No mundo estima-se que existam cerca de 600 milhões de pessoas afectadas, constituindo a 6.ª causa de morte a nível mundial e a 5.ª na Europa. Calcula-se que em 2030 a DPOC seja a 3ª causa de morte a nível mundial - logo após as doenças de coração e os acidentes vasculares cerebrais.

Em Portugal a prevalência da doença nos indivíduos acima dos 40 anos é de 14,2%, acreditando-se que a doença está em crescimento e sub-diagnosticada. A prevalência de DPOC aumenta com a idade e com a carga tabágica, em ambos os géneros, atingindo o valor de 30,8% acima dos 70 anos. Outrora considerada uma “doença de homens”, a sua prevalência na mulher tem aumentado em virtude das mudanças nos hábitos tabágicos.
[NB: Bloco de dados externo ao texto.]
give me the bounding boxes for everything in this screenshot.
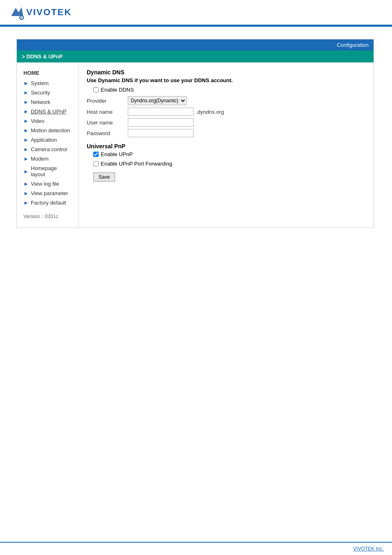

Apesar de ser uma causa importante de internamento hospitalar, temos assistido nos últimos anos a uma diminuição do número de internamentos em consequência, muito provável, de um melhor conhecimento da doença pelos médicos e doentes.

Os sintomas iniciais podem ser ligeiros, como tosse acompanhada por expectoração, seguindo-se infecções respiratórias de repetição sobretudo no Inverno (“constipações frequentes”). O cansaço fácil / falta de ar, em actividades da vida diária como subir escadas, fazer desporto ou até na actividade sexual pode ser o primeiro sinal a ser valorizado. A doença evolui ao longo de vários anos para a insuficiência respiratória que se caracteriza por diminuição da oxigenação sanguínea e consequente diminuição da oxigenação dos órgãos nobres como o cérebro, o coração, o fígado e o rim. Surgem sintomas como a perturbação da memória, a dificuldade de concentração, a impotência sexual, entre outros.
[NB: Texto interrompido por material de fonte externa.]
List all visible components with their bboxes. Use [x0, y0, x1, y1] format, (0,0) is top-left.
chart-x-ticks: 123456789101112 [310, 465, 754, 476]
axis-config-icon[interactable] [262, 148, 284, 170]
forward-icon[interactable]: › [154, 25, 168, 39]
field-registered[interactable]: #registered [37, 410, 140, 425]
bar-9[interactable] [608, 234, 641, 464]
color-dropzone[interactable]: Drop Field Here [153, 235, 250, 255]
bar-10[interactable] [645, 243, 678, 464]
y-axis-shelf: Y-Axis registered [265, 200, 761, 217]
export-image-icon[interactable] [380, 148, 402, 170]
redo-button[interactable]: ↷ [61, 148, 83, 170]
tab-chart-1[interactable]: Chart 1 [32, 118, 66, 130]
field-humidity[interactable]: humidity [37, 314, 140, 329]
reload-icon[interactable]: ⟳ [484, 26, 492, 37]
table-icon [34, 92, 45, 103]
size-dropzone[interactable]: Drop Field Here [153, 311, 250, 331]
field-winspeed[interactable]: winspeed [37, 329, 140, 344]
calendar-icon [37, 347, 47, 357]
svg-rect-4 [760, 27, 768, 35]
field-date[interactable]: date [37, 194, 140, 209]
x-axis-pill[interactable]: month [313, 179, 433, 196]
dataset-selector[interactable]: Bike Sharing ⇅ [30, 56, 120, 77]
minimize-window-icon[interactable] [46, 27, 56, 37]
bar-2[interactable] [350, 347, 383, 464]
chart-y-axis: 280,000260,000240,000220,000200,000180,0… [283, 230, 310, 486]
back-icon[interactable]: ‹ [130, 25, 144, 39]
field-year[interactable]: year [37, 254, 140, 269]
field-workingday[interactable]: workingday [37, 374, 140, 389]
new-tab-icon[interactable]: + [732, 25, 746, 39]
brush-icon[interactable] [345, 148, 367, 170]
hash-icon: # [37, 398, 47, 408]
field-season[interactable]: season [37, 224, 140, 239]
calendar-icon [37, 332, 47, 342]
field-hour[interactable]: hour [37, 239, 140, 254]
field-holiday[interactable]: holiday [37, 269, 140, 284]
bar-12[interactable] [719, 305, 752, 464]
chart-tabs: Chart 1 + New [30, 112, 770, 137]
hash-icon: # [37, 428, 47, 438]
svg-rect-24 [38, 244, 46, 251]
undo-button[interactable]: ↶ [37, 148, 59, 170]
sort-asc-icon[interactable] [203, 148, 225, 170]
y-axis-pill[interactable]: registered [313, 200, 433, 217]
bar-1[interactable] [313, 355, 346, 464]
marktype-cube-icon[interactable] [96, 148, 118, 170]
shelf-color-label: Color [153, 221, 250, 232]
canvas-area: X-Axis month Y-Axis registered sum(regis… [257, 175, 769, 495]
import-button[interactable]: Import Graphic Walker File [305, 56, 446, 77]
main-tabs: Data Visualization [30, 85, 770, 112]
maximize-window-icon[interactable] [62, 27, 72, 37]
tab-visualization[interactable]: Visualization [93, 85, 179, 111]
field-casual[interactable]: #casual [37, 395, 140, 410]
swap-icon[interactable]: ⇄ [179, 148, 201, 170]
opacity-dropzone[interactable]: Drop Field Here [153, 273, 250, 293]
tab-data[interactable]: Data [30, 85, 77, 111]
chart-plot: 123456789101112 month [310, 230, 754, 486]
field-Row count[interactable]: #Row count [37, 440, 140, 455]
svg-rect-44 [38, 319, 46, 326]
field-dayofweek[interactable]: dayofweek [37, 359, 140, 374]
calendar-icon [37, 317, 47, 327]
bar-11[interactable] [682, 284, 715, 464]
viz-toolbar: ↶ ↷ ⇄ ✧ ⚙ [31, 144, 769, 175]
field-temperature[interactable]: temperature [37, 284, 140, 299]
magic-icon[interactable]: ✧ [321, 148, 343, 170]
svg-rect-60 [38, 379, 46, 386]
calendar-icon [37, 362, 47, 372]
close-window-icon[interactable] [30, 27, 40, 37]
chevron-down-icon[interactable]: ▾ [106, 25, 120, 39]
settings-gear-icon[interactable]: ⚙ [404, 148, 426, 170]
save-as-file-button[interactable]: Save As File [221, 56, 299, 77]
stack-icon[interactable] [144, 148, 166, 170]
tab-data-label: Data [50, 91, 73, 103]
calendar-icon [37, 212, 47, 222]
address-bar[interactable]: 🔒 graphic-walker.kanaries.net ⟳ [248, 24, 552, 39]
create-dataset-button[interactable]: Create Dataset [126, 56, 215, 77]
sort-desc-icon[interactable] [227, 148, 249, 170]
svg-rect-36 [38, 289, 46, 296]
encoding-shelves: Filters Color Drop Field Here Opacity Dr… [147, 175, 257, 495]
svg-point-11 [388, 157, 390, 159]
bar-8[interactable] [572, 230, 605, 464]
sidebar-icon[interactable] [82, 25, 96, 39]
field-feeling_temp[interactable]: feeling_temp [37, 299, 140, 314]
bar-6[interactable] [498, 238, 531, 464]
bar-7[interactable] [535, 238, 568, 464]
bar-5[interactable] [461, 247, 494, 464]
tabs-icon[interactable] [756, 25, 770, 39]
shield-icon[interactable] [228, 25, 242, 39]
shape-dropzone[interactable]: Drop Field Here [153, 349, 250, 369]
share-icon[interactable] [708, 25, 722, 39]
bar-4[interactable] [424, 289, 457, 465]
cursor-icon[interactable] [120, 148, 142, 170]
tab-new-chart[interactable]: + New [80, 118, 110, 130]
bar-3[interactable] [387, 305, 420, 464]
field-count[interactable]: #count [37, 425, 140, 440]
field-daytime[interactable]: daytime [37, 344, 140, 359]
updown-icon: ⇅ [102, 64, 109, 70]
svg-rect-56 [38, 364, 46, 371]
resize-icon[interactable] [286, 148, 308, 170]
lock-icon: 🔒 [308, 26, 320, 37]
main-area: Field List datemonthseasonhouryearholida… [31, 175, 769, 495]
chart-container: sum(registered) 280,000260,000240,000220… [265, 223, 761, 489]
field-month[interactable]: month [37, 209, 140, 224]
O diagnóstico faz-se através da realização de um exame muito simples designado Espirometria ou “exame do sopro”, que detecta a doença mesmo antes de existirem sintomas. É pois importante inclui-la no check-up de rotina, à imagem do que se faz com o rastreio sistemático da hipertensão, da diabetes ou do colesterol.

A DPOC tem tratamento e existem normas divulgadas em todo o mundo, o que permite que os doentes possam ser bem tratados e de igual forma em qualquer país.
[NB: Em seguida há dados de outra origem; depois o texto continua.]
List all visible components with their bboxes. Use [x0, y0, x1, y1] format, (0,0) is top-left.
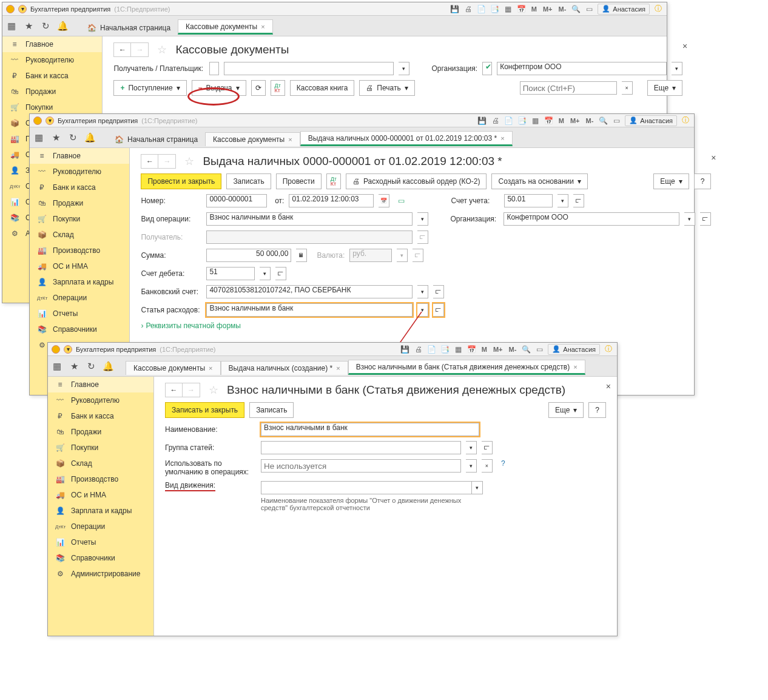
bell-icon[interactable]: 🔔 [57, 21, 68, 32]
page-close[interactable]: × [682, 41, 687, 51]
sidebar-item-sales[interactable]: 🛍Продажи [2, 84, 102, 99]
sidebar-item-bank[interactable]: ₽Банк и касса [2, 68, 102, 84]
btn-dtkt[interactable]: ДтКт [271, 80, 285, 96]
compare-icon[interactable]: 📑 [517, 116, 527, 125]
doc-icon[interactable]: 📄 [477, 5, 487, 13]
apps-icon[interactable]: ▦ [33, 132, 44, 143]
filter-input[interactable] [224, 62, 394, 75]
org-input[interactable]: Конфетпром ООО [504, 212, 679, 226]
info-icon[interactable]: ⓘ [604, 344, 613, 354]
btn-create-base[interactable]: Создать на основании▾ [491, 173, 588, 189]
move-input[interactable] [261, 481, 472, 494]
bell-icon[interactable]: 🔔 [84, 132, 95, 143]
btn-more[interactable]: Еще▾ [647, 80, 682, 96]
nav-fwd[interactable]: → [131, 43, 148, 56]
exp-input[interactable]: Взнос наличными в банк [206, 303, 413, 317]
btn-cashbook[interactable]: Кассовая книга [290, 80, 355, 96]
btn-write[interactable]: Записать [249, 402, 294, 418]
home-tab[interactable]: 🏠Начальная страница [107, 133, 205, 146]
nav-fwd[interactable]: → [183, 383, 200, 397]
sidebar-item-manager[interactable]: 〰Руководителю [2, 52, 102, 68]
btn-more[interactable]: Еще▾ [653, 173, 689, 189]
tab-close[interactable]: × [261, 23, 264, 30]
tab-payout[interactable]: Выдача наличных 0000-000001 от 01.02.201… [300, 131, 513, 146]
use-input[interactable] [261, 459, 461, 473]
app-menu-dropdown[interactable]: ▾ [18, 5, 27, 13]
btn-refresh[interactable]: ⟳ [251, 80, 266, 96]
page-close[interactable]: × [606, 382, 611, 391]
org-check[interactable]: ✔ [482, 62, 492, 75]
use-clear[interactable]: × [482, 459, 493, 473]
btn-more[interactable]: Еще▾ [548, 402, 584, 418]
app-menu-dropdown[interactable]: ▾ [64, 345, 72, 354]
save-icon[interactable]: 💾 [477, 116, 487, 125]
tab-payout-create[interactable]: Выдача наличных (создание) *× [221, 361, 348, 375]
history-icon[interactable]: ↻ [86, 361, 96, 372]
acc-input[interactable]: 50.01 [504, 194, 553, 207]
filter-check[interactable] [209, 62, 219, 75]
home-tab[interactable]: 🏠Начальная страница [80, 21, 178, 35]
calendar-icon[interactable]: 📅 [544, 116, 554, 125]
star-icon[interactable]: ★ [23, 21, 34, 32]
btn-dtkt[interactable]: ДтКт [326, 173, 341, 189]
mplus-btn[interactable]: M+ [542, 5, 554, 13]
user-chip[interactable]: 👤Анастасия [598, 4, 650, 15]
btn-ko2[interactable]: 🖨Расходный кассовый ордер (КО-2) [346, 173, 487, 189]
print-icon[interactable]: 🖨 [491, 116, 500, 125]
name-input[interactable]: Взнос наличными в банк [261, 423, 479, 436]
sum-input[interactable]: 50 000,00 [206, 249, 291, 262]
sidebar-item-main[interactable]: ≡Главное [2, 36, 102, 52]
btn-conduct[interactable]: Провести [276, 173, 322, 189]
panel-icon[interactable]: ▭ [584, 5, 594, 13]
search-clear[interactable]: × [622, 81, 633, 95]
star-icon[interactable]: ★ [69, 361, 79, 372]
help-hint-icon[interactable]: ? [501, 459, 505, 468]
doc-icon[interactable]: 📄 [504, 116, 514, 125]
print-req-link[interactable]: ›Реквизиты печатной формы [141, 321, 241, 330]
nav-fwd[interactable]: → [158, 155, 175, 168]
exp-open-btn[interactable]: ⫍ [433, 303, 444, 317]
tab-cash-docs[interactable]: Кассовые документы× [178, 19, 273, 35]
org-drop[interactable]: ▾ [672, 62, 682, 75]
op-input[interactable]: Взнос наличными в банк [206, 212, 413, 226]
panel-icon[interactable]: ▭ [611, 116, 621, 125]
save-icon[interactable]: 💾 [450, 5, 460, 13]
tab-cash-docs[interactable]: Кассовые документы× [126, 361, 221, 375]
bell-icon[interactable]: 🔔 [103, 361, 113, 372]
bank-input[interactable]: 40702810538120107242, ПАО СБЕРБАНК [206, 285, 413, 298]
nav-back[interactable]: ← [166, 383, 183, 397]
fav-star[interactable]: ☆ [157, 43, 167, 56]
group-input[interactable] [261, 441, 461, 454]
info-icon[interactable]: ⓘ [681, 115, 690, 126]
user-chip[interactable]: 👤Анастасия [625, 115, 677, 126]
btn-write[interactable]: Записать [226, 173, 271, 189]
search-input[interactable] [520, 81, 617, 95]
page-close[interactable]: × [711, 153, 716, 163]
info-icon[interactable]: ⓘ [653, 4, 663, 14]
fav-star[interactable]: ☆ [184, 155, 194, 168]
apps-icon[interactable]: ▦ [6, 21, 17, 32]
debit-input[interactable]: 51 [206, 267, 255, 280]
tab-cashflow-item[interactable]: Взнос наличными в банк (Статья движения … [348, 360, 585, 375]
m-btn[interactable]: M [530, 5, 538, 13]
app-menu-dropdown[interactable]: ▾ [45, 116, 54, 125]
filter-drop[interactable]: ▾ [399, 62, 409, 75]
btn-out[interactable]: −Выдача▾ [192, 80, 246, 96]
btn-post-close[interactable]: Провести и закрыть [141, 173, 221, 189]
star-icon[interactable]: ★ [50, 132, 61, 143]
grid-icon[interactable]: ▦ [531, 116, 541, 125]
zoom-icon[interactable]: 🔍 [571, 5, 581, 13]
fav-star[interactable]: ☆ [209, 383, 218, 397]
nav-back[interactable]: ← [114, 43, 131, 56]
btn-print[interactable]: 🖨Печать▾ [359, 80, 414, 96]
num-input[interactable]: 0000-000001 [206, 194, 267, 207]
calc-btn[interactable]: 🖩 [296, 249, 307, 262]
nav-back[interactable]: ← [141, 155, 158, 168]
btn-help[interactable]: ? [694, 173, 712, 189]
btn-help[interactable]: ? [588, 402, 606, 418]
history-icon[interactable]: ↻ [67, 132, 78, 143]
compare-icon[interactable]: 📑 [490, 5, 500, 13]
zoom-icon[interactable]: 🔍 [598, 116, 608, 125]
grid-icon[interactable]: ▦ [504, 5, 513, 13]
tab-cash-docs[interactable]: Кассовые документы× [205, 132, 300, 146]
Deixar de fumar é fundamental. Existem disponíveis diversos e eficazes tratamentos farmacológicos e não farmacológicos para a DPOC. Destes últimos, a reabilitação respiratória (inclui exercicio fisico e intervenção psicoeducativa), que deve ser iniciada precocemente e mantida mesmo nas fases mais graves, é fundamental e já deu provas da sua eficácia. A ideia generalizada que estes doentes têm que ficar parados para evitar a falta de ar é errada, sendo benéfico fazer exercício físico adequado à gravidade da doença.

Nas fases mais avançadas, a administração de oxigénio, actualmente também com recurso a dispositivos portáteis, ou a utilização de ventiladores (em casos bem determinados) aumenta a sobrevida dos doentes, aumenta a qualidade de vida pelo aumento da tolerância ao exercício e diminuindo a necessidade de hospitalização.

A grande preocupação (e desafio) actual é dotar a população de conhecimento correcto sobre a DPOC de forma a que cada um se sinta implicado na prevenção, na procura de diagnóstico e tratamento precoce – reconhecendo os sintomas iniciais -, e sabendo como actuar em momentos de agudização.

Ao Sistema Nacional de Saúde (SNS) cabe o desafio de materializar no terreno aquilo que já existe no papel (portaria 6300/2016): consultas de cessação tabágica, espirometria e acesso a reabilitação respiratória em todos os ACeS até final de 2017.